Methods: Microbiological and clinical reports of 149 patients with confirmed mycobacteria have been analyzed. Detection and identification of mycobacteria were performed by the standard culture method using the BACTEC MGIT 960 system (BD) and Lowenstein–Jensen medium. Identification of positive Mycobacterium tuberculosis complex (MTBC) was based on positive acid-fast bacilli microscopic smear (Ziehl–Neelsen and fluorochrome), positive niacin accumulation, MALDI-TOF and . Mycobacteria PCR. TB isolates were also tested for their sensitivity toward first-line anti-MTB drugs.
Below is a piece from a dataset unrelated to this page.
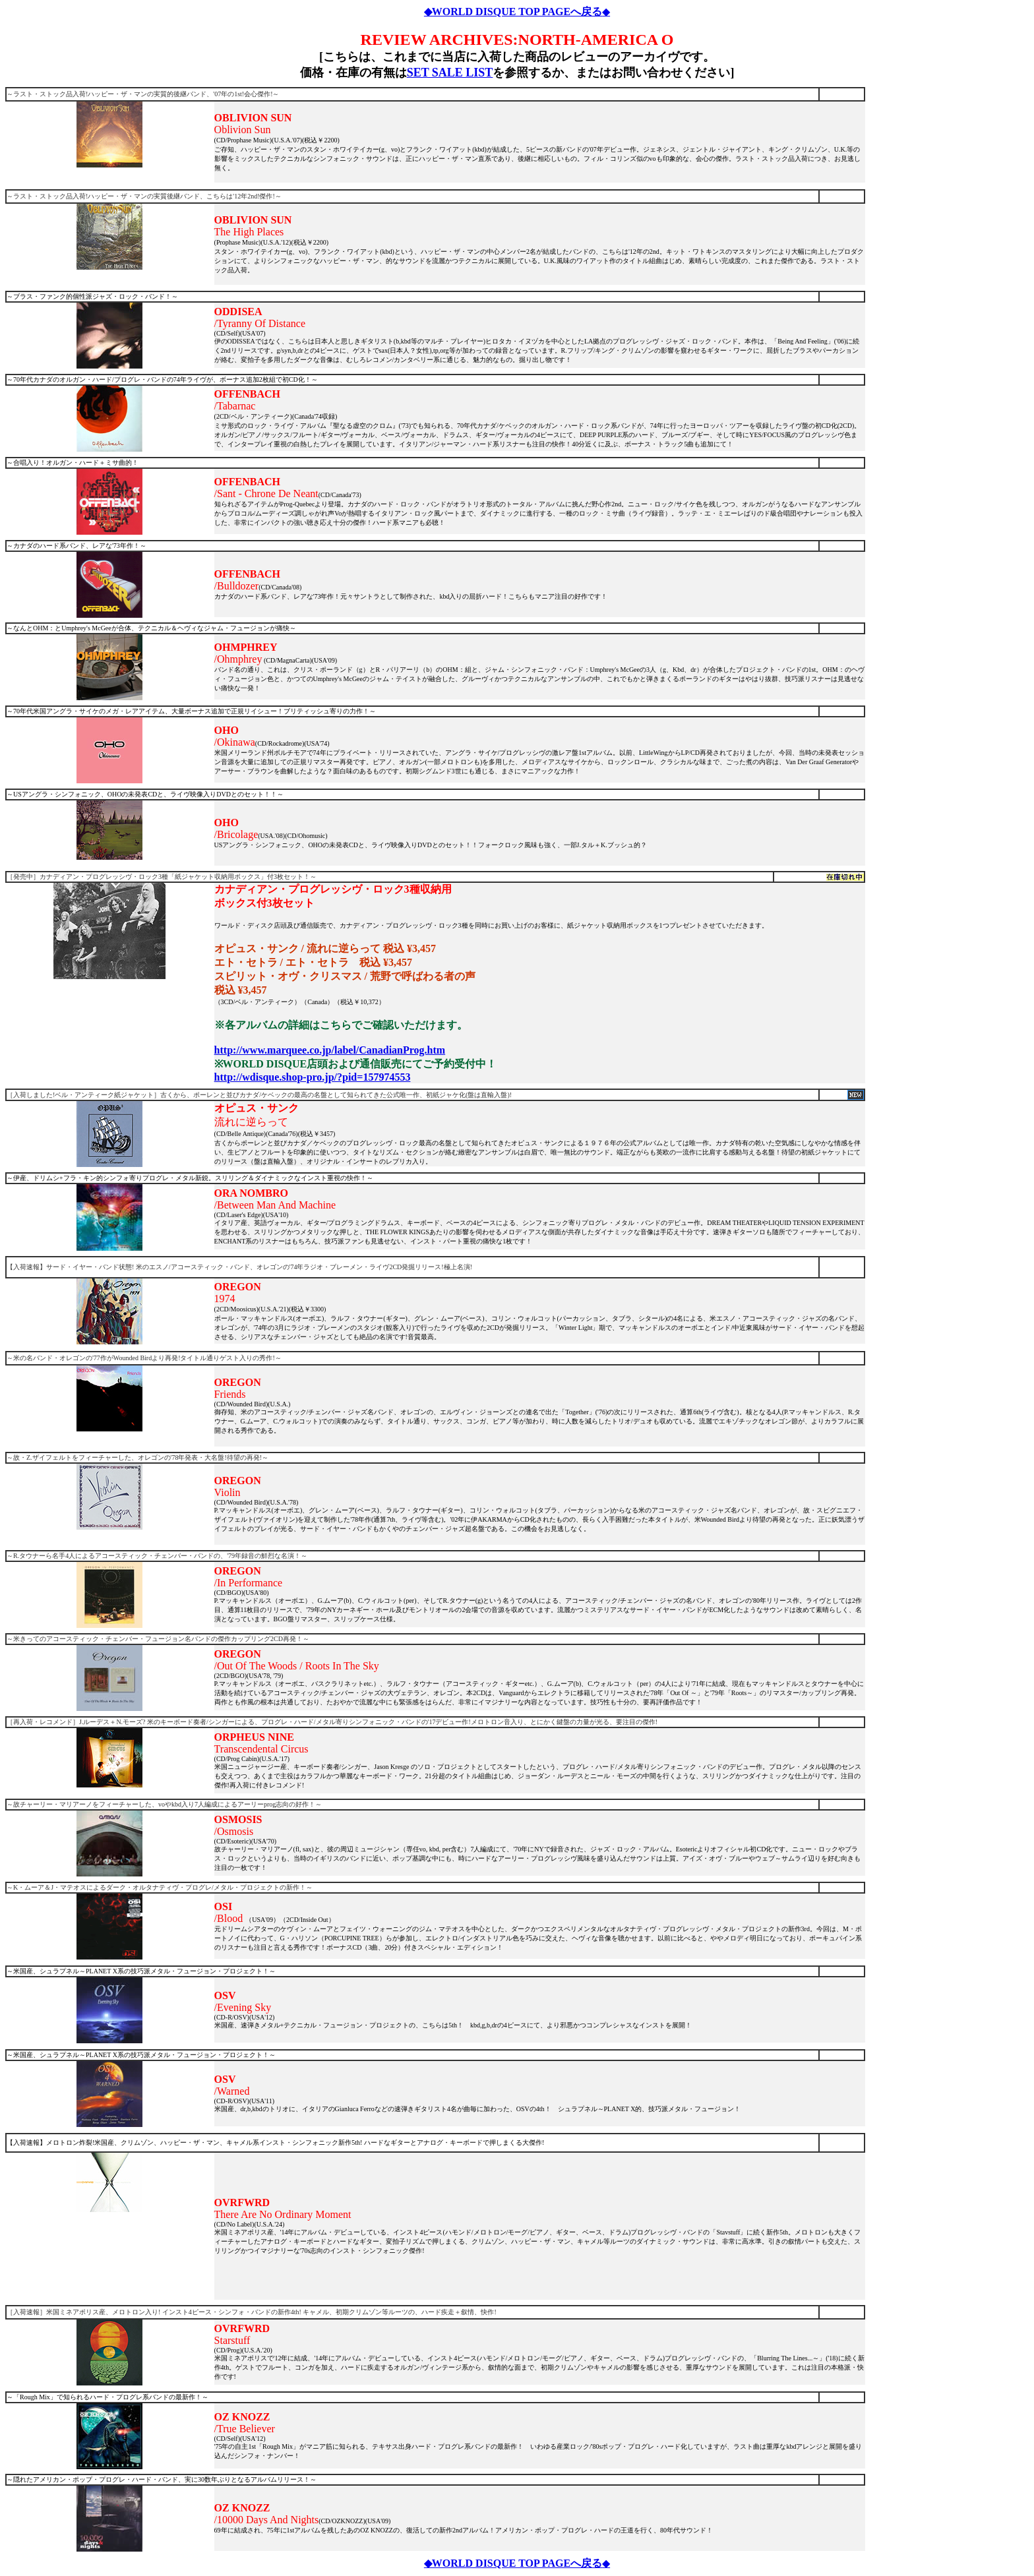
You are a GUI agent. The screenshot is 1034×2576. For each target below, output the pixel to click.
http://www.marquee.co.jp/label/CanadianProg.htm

Results: Between April 2017 and April 2019, at 149 patients were detected Mycobacterial infections (MTB 64%, NMT 36%). Mycological tests are not required in 36 24% patients. Mycological tests are required in 113 76% patients. The majority of patients had isolated several types of fungi, 160 episodes. The patients 113 were isolated yeasts, opportunistic and saprophytic molds (54%, 16%, 28%). Frequent Candida were C. albicans, C. dubliniensis, C. parapsilosis and C. glabrata respectively. Frequent Aspergillus were A. niger, A. fumigatus and A. flavus respectively. In addition to Aspergillus, small number of patient had Fusarium, Rhizopus and Pseudallescheria boydii. Saprophytic molds were confirmed in 28% of patients.
Conclusion: Our findings showed the co-infection of fungi agents in patients with tuberculosis that should be considered. Clinical data must be analyzed to be able to distinguish infections, colonization, or part of normal flora.